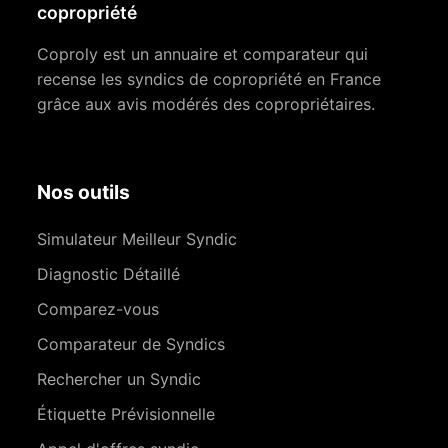
copropriété
Coproly est un annuaire et comparateur qui
recense les syndics de copropriété en France
grâce aux avis modérés des copropriétaires.
Nos outils
Simulateur Meilleur Syndic
Diagnostic Détaillé
Comparez-vous
Comparateur de Syndics
Rechercher un Syndic
Étiquette Prévisionnelle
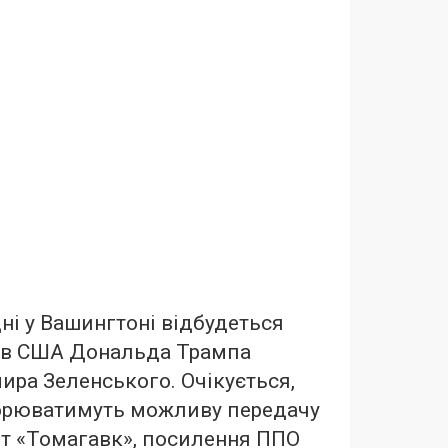
ні у Вашингтоні відбудеться
тів США Дональда Трампа
ира Зеленського. Очікується,
орюватимуть можливу передачу
ет «Томагавк», посилення ППО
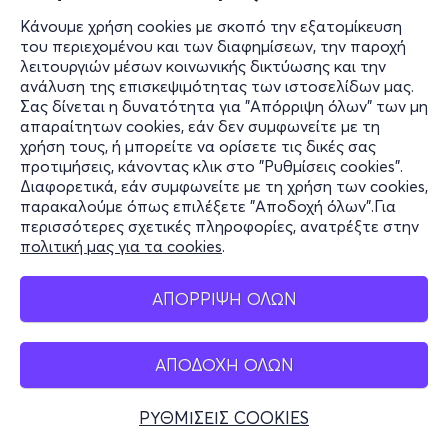
15:00
Κάνουμε χρήση cookies με σκοπό την εξατομίκευση
του περιεχομένου και των διαφημίσεων, την παροχή
ΔΥΟ ΧΡΟΝΙΑ ΔΙΑΚΟΠΕΣ του ΙΟΥΛΙΟΥ ΒΕΡΝ
λειτουργιών μέσων κοινωνικής δικτύωσης και την
Λ. Συγγρού 143
ανάλυση της επισκεψιμότητας των ιστοσελίδων μας.
Σας δίνεται η δυνατότητα για "Απόρριψη όλων" των μη
Γυάλινο Μουσικό Θέατρο - Νέα Σμύρνη, Αττική
απαραίτητων cookies, εάν δεν συμφωνείτε με τη
από
10€
χρήση τους, ή μπορείτε να ορίσετε τις δικές σας
προτιμήσεις, κάνοντας κλικ στο "Ρυθμίσεις cookies".
Διαφορετικά, εάν συμφωνείτε με τη χρήση των cookies,
Εισιτήρια
παρακαλούμε όπως επιλέξετε "Αποδοχή όλων".Για
περισσότερες σχετικές πληροφορίες, ανατρέξτε στην
πολιτική μας για τα cookies
.
Κυρ, 21/2/27
11:30
ΑΠΟΡΡΙΨΗ ΟΛΩΝ
ΔΥΟ ΧΡΟΝΙΑ ΔΙΑΚΟΠΕΣ του ΙΟΥΛΙΟΥ ΒΕΡΝ
Λ. Συγγρού 143
ΑΠΟΔΟΧΗ ΟΛΩΝ
Γυάλινο Μουσικό Θέατρο - Νέα Σμύρνη, Αττική
ΡΥΘΜΙΣΕΙΣ COOKIES
από
10€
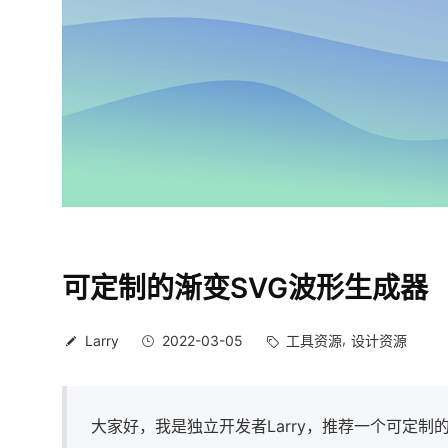
可定制的渐变SVG波形生成器
Larry
2022-03-05
工具资源
设计资源
大家好，我是独立开发者Larry，推荐一个可定制的渐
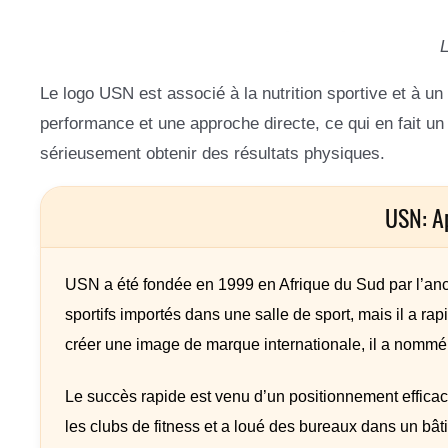
Le logo USN est associé à la nutrition sportive et à un e
performance et une approche directe, ce qui en fait un
sérieusement obtenir des résultats physiques.
USN: A
USN a été fondée en 1999 en Afrique du Sud par l’anc
sportifs importés dans une salle de sport, mais il a 
créer une image de marque internationale, il a nommé l
Le succès rapide est venu d’un positionnement efficace 
les clubs de fitness et a loué des bureaux dans un bât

----

→ **About this exercise**:
State the number of lines in the records that contain the string "χρήση", and nothing more.

→ **Reply**:
3